Program ini tidak sekadar memberikan bantuan ternak, tetapi juga mencakup pelatihan teknis terkait perawatan ayam, pengelolaan kandang, hingga strategi pemasaran telur secara kolektif. Dengan demikian, tujuan utama dari program ini adalah meningkatkan asupan gizi keluarga dan membuka peluang penghasilan tambahan yang berkelanjutan. Direktur Utama PNM, Arief Mulyadi, menegaskan, “Bantuan ini menjadi stimulus agar warga Kampung Madani Kopeng, khususnya nasabah PNM Mekaar, aktif bergotong royong membangun ketahanan pangan desa.”
Sebelumnya, PNM telah membangun sebuah green house di area tersebut. Lahan yang awalnya hanya digunakan untuk budidaya sayur kini telah berubah menjadi pusat kegiatan ekonomi yang produktif. Kolaborasi antara ibu-ibu dan pemuda desa sangat terlihat, mulai dari menjaga kebersihan kandang hingga memasarkan telur hasil panen secara bersama-sama.

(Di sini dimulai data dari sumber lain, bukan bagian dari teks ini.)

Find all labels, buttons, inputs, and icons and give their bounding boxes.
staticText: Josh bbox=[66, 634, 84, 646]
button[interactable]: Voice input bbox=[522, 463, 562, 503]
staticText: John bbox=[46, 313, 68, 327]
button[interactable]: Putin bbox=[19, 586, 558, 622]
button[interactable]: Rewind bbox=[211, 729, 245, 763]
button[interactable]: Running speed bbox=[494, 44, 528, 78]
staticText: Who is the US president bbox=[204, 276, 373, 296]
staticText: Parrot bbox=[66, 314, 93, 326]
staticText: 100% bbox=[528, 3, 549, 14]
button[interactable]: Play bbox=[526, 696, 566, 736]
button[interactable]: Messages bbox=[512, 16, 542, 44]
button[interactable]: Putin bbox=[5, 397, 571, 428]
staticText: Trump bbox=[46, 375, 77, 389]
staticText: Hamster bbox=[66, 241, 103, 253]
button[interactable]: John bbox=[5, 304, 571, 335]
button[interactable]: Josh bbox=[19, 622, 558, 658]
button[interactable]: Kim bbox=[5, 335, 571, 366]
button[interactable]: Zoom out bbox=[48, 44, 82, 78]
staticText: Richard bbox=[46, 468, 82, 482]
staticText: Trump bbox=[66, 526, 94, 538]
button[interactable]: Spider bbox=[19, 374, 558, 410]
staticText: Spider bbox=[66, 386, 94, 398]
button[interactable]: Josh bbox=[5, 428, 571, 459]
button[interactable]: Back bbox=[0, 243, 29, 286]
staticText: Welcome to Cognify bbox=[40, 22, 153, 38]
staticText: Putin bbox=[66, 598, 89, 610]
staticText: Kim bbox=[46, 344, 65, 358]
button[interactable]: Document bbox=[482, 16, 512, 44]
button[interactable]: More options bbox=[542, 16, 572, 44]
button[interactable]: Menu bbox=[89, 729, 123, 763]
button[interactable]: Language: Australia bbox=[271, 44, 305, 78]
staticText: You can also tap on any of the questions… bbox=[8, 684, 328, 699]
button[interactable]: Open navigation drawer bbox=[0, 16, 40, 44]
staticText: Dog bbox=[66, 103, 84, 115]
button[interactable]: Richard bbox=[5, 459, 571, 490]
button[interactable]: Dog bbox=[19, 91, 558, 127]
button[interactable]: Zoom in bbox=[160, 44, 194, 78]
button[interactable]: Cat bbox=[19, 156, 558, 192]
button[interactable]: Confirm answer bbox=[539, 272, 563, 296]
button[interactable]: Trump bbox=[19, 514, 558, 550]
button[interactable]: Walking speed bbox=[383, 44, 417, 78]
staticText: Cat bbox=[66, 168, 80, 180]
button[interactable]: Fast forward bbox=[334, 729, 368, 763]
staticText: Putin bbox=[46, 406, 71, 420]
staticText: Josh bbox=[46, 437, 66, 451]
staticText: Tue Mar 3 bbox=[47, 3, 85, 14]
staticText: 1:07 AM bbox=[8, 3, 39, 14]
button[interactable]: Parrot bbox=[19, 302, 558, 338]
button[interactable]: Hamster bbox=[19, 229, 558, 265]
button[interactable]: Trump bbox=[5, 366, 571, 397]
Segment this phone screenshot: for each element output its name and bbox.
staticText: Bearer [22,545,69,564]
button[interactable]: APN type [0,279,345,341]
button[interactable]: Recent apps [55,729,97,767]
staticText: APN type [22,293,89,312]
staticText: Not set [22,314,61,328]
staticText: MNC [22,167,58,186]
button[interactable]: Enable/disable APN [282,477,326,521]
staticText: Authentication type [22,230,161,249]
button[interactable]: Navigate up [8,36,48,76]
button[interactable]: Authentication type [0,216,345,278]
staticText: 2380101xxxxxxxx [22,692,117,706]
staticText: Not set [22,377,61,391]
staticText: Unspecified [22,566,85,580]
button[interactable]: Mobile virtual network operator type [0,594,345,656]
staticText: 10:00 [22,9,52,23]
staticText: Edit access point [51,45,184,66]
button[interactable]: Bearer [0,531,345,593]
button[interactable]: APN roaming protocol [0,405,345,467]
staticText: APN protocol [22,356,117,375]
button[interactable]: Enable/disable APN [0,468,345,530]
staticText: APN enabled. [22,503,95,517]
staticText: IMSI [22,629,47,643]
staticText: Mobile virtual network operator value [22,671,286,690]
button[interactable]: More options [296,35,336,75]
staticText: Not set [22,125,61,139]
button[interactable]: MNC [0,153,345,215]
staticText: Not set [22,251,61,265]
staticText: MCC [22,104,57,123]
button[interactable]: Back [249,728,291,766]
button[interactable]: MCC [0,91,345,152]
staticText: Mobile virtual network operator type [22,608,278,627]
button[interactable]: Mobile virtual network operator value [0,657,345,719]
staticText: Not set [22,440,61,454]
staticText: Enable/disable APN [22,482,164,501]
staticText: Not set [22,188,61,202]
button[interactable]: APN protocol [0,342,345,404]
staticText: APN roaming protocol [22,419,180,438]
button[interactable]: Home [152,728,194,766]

Hibah ayam petelur tidak hanya memberikan hasil ekonomi yang baik, tetapi juga menciptakan manfaat tambahan. Limbah kotoran ayam digunakan sebagai pupuk alami, yang mendukung pertanian di green house. Pendekatan ekosistem yang saling terhubung dan berkelanjutan ini menunjang ketahanan pangan di desa.
Kepala Desa Kopeng, Rebo Sarwoto, menyampaikan rasa terima kasih yang mendalam terhadap dukungan PNM. “Kami sangat terbantu dari program PNM. Semoga program Rumah Pangan ini bisa terus berkembang agar ketahanan pangan di desa kami benar-benar terwujud,” ungkapnya. Hal ini menunjukkan bahwa masyarakat setempat menganggap inisiatif ini sangat penting untuk kehidupan sehari-hari mereka.
PNM memastikan bahwa program di Kampung Madani Kopeng tidak hanya berhenti pada tahap distribusi bantuan. Pendampingan yang berkelanjutan akan terus dilakukan agar masyarakat dapat lebih mandiri dan siap menghadapi tantangan ekonomi di masa depan. Dengan cara ini, PNM berkomitmen untuk mewujudkan desa yang tangguh dan berdaya.
Kolaborasi antara masyarakat dan PNM merupakan contoh nyata dari pemberdayaan yang berhasil. Program ini membawa dampak positif, tidak hanya dari aspek gizi dan ekonomi, tetapi juga menciptakan rasa kebersamaan di antara warga dalam menjaga ketahanan pangan.
Melihat keberhasilan ini, diharapkan bahwa inisiatif serupa dapat dilakukan di daerah lain. Program-program yang mendukung ketahanan pangan dan ekonomi lokal sangat diperlukan untuk membantu masyarakat yang hidup di bawah garis kemiskinan. Sinergi antara lembaga keuangan dan masyarakat akan menghasilkan perubahan yang berarti bagi banyak orang.
Dengan upaya ini, PNM dan masyarakat Kampung Madani Kopeng menunjukkan bahwa ketahanan pangan adalah aspek penting yang harus dibangun secara kolektif, agar kehidupan yang lebih baik dapat tercapai. Melalui bantuan dan pelatihan yang tepat, harapan untuk masa depan yang lebih baik kini semakin mendekat bagi warga setempat.